O principal point punk em São Paulo era o Madame Satã, uma casa noturna localizada na região do Bixiga. Tinha muita encrenca por lá. Quer dizer, não dentro da casa, mas do lado de fora sempre havia alguma briga feia dos punks com o pessoal do metal e, principalmente, com os carecas. Muitos falam que os skinheads eram neonazistas, mas, na verdade, naquele tempo, eles não tinham ideologia. Eram só uns caras folgados e malhados que iam lá para bater nos punks e obrigar os desavisados a pagar bebida para eles. O problema é que começaram a rolar tiroteios – teve até morte. O Satã fechou e os punks sumiram da região.

O punk ainda rolou bem pelos anos 1980. O declínio começou lá pelo começo dos 1990, na época do Plano Collor. Foi o começo do desmonte da cena rock brasileira. Com isso, o punk original foi junto. O pessoal mais conhecido se virou, tocando em festivais fora do Brasil. O Cólera estava sempre na Europa. Houve uma época em que o João Gordo e o Ratos passavam pelo menos três meses fora do país excursionando.

Em 2013, eu mexi novamente no meu arquivo para poder elaborar uma exposição sobre o punk aqui em São Paulo. Felizmente, não perdi nada. Tenho tudo preservado. Fiquei surpreso com as coisas que fui descobrindo, principalmente registros de shows dos quais eu nem lembrava mais. Ainda tenho muitas caixas de negativos para mexer. Produzi demais naquela época. É toda uma história do movimento, que ainda está sendo contada e redescoberta.
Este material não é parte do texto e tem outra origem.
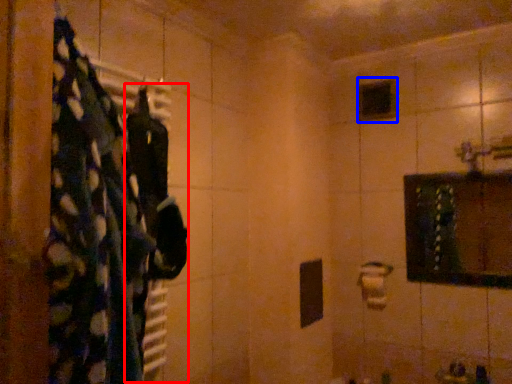 Question: Which of the following is the farthest to the observer, clothing (highlighted by a red box) or mirror (highlighted by a blue box)?

Choices:
 (A) clothing
 (B) mirror

Answer: (B) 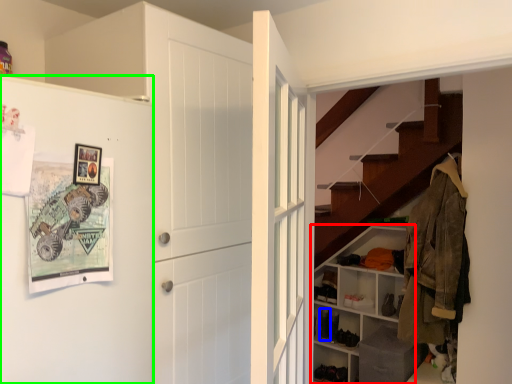 Question: Which is nearer to the shelf (highlighted by a red box)? shoe (highlighted by a blue box) or fridge (highlighted by a green box).

Choices:
 (A) shoe
 (B) fridge

Answer: (A) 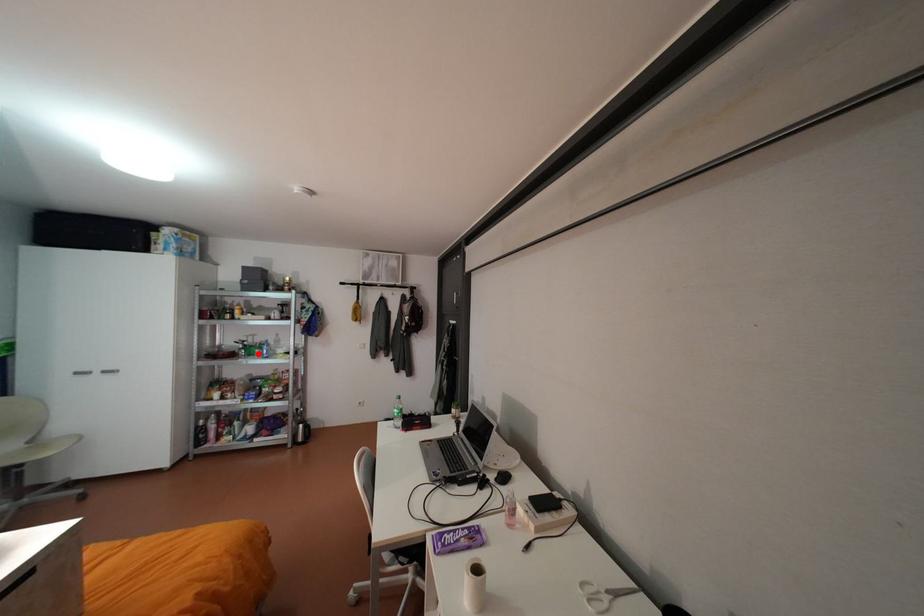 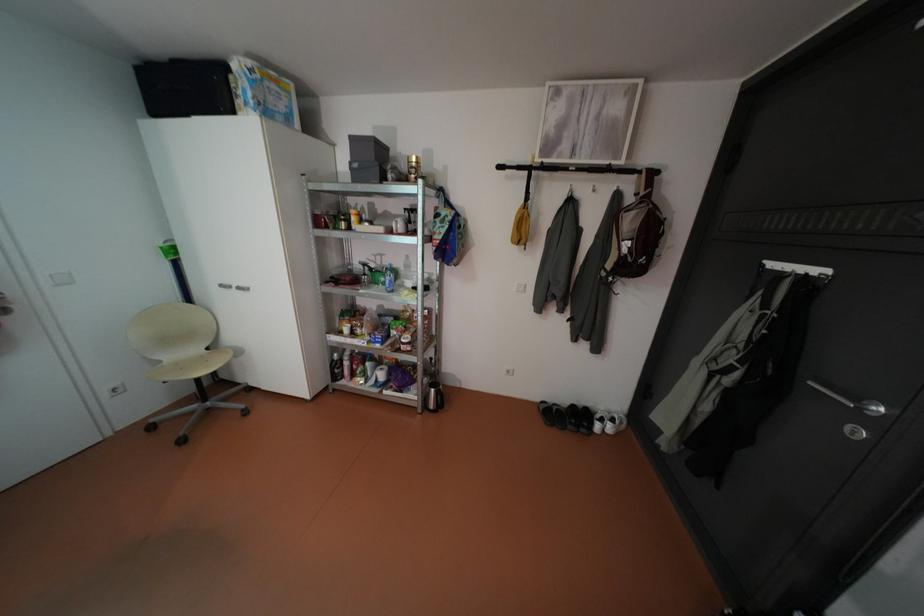 Question: I am providing you with two images of the same scene from different viewpoints. Image1 has a red point marked. In image2, the corresponding 3D location appears at what relative position? Reply with the corresponding letter.

Choices:
 (A) Closer
 (B) Farther

Answer: (A) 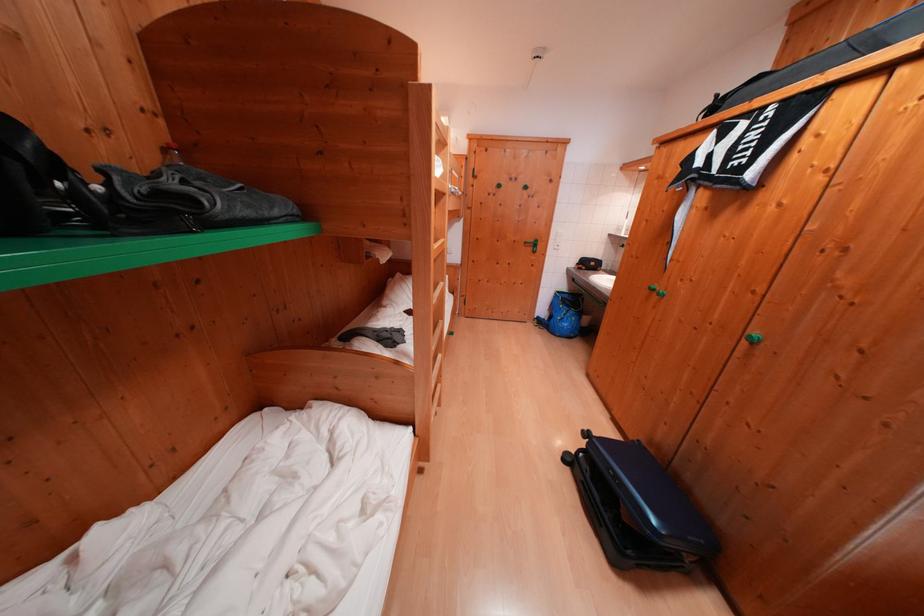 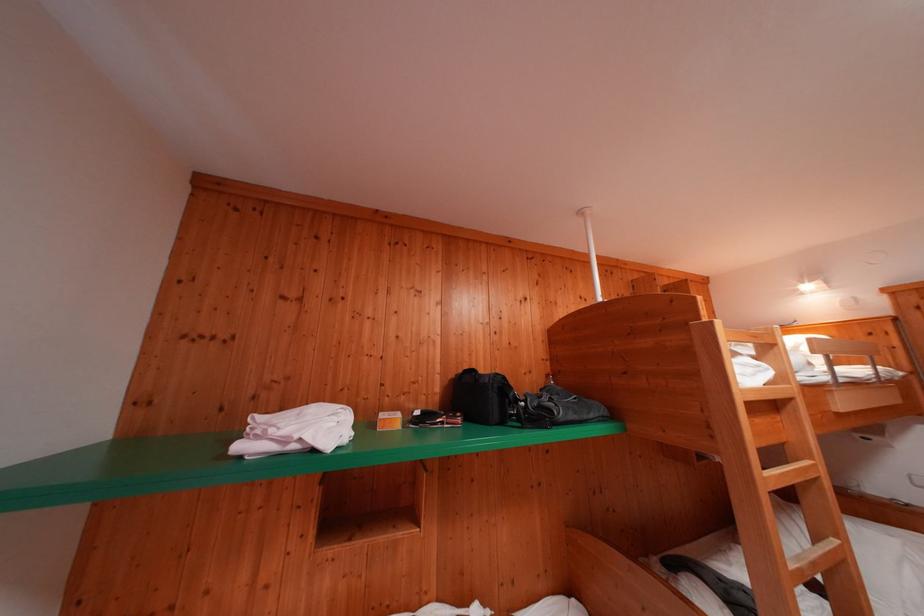 The first image is from the beginning of the video and the second image is from the end. How did the camera likely rotate when shooting the video?

The camera rotated toward left-up. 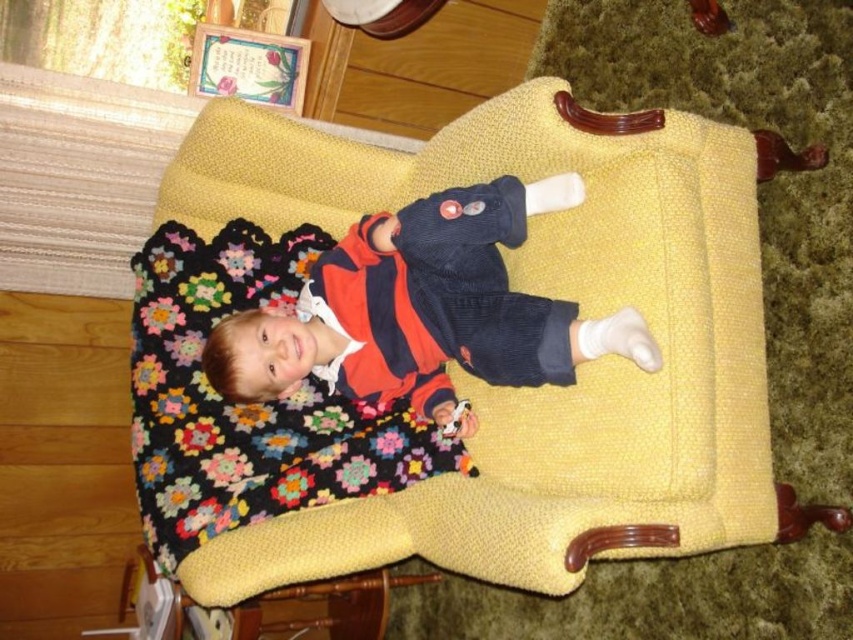 Which of these two, matte corduroy sweater at center or multicolored knitted blanket at center, stands shorter?

matte corduroy sweater at center is shorter.

Looking at this image, does matte corduroy sweater at center have a smaller size compared to multicolored knitted blanket at center?

Actually, matte corduroy sweater at center might be larger than multicolored knitted blanket at center.

You are a GUI agent. You are given a task and a screenshot of the screen. Output one action in this format:
    pyautogui.click(x=<x>, y=<y>)
    Task: Click on the matte corduroy sweater at center
    This screenshot has width=853, height=640.
    Given the screenshot: What is the action you would take?
    pyautogui.click(x=424, y=310)

Identify the location of matte corduroy sweater at center. click(424, 310). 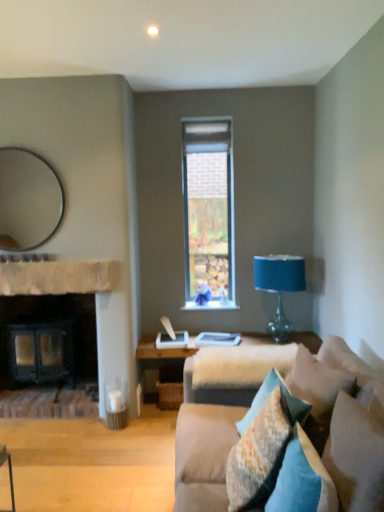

Hoje, fico pensando por que o punk brasileiro floresceu principalmente em São Paulo e nem tanto no resto do Brasil. Havia um clima para isso na metrópole. O punk preencheu uma lacuna importante, dando um contexto para quem vivia na periferia. Era uma garotada fodida, pobre ou de classe média baixa. Mas era paradoxal: o punk também interessou a quem estudava em boas escolas. Afinal, para conhecer a cena gringa, era preciso ter condições para pesquisar e frequentar as lojas que importavam os discos – que eram difíceis de conseguir – ou ter contato com alguém que possuía algum material. De alguma forma, a informação circulava. No final das contas, acho que o punk aconteceu aqui porque havia um clima operário e uma molecada com sangue nos olhos querendo ter alguma coisa que a representasse.